Air Force, you get a lot of shit talked about you guys during any sort of interservice banter. However, we will say this. Mad respect to the AC-130 series of gunships. Shit circles overhead and rains a metaphorical shit ton of “f*** you” to asshole insurgents down on the ground. It’s a great plane. Albeit on an aircraft that is so ugly we’d rather have Rosie O’Donnell on our list of potential “Hall Passes”.
But ugly airplane aside, this platform is getting an upgrade and we couldn’t be more excited. Why? Because when it comes to raining f*** you down on the enemy, the new Ghostrider AC-130J does it with style. Want some Hellfire missiles? Sure! Want some AFG-176 Griffin Missiles? Let’s launch those bitches out of the back of the aircraft! How about some GBU-39 Small Diameter Bombs? Shit yeah, we can do that too!

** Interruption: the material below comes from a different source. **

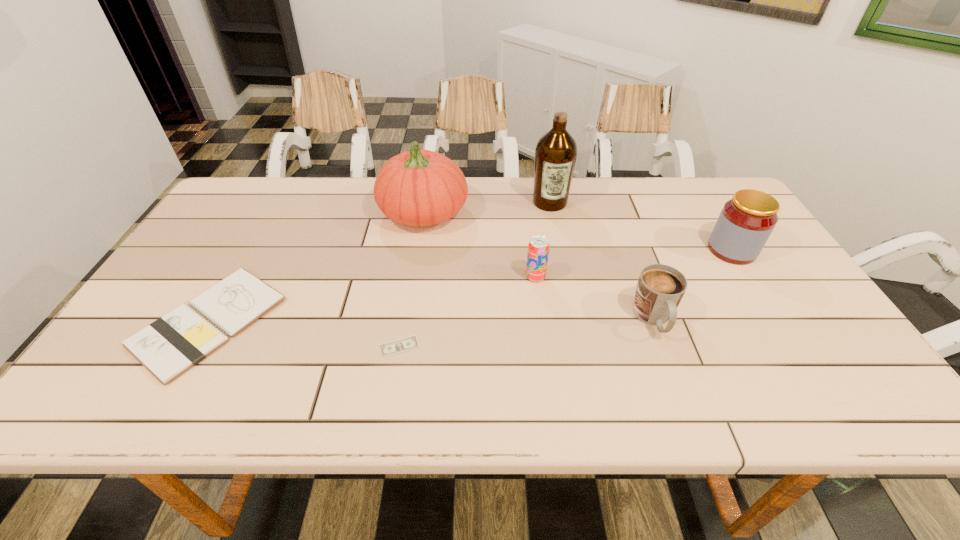 The image size is (960, 540). Identify the location of free space that satisfies the following two spatial constraints: 1. on the front side of the pumpkin; 2. on the right side of the rightmost object. (418, 250).

Identify the location of vacant region that satisfies the following two spatial constraints: 1. on the back side of the fifth shortest object; 2. on the left side of the leftmost object. Image resolution: width=960 pixels, height=540 pixels. (251, 250).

And the topper on the cake…you want a directed energy weapon that’ll be Putin (see what I did there) literal heat on some unfortunate Communist sumbitch? The AC-130J will soon have that capability as well. Motherfluckin laser beams literally blazin’ it up! The first of its kind was delivered to the Air Force this week and we can’t wait to not hear about all the no good broskis that get sent to the hereafter by this aircraft.
The only way this aircraft would be any cooler is if it was on like a bigger aircraft and had like double or even triple the weapons…(here’s looking at you C-17 and C-5)
Coupled with the 105mm howitzer and the 30mm autocannon, the AC-130J has all the bells and whistles you could ever hope for, but even so, it still leaves us wanting more. Why? Because you dolts, more big ass flucking guns on big ass flucking planes in a gaudy and ostentatious manner, will always be something that I, as an American enjoy to the fullest extent possible.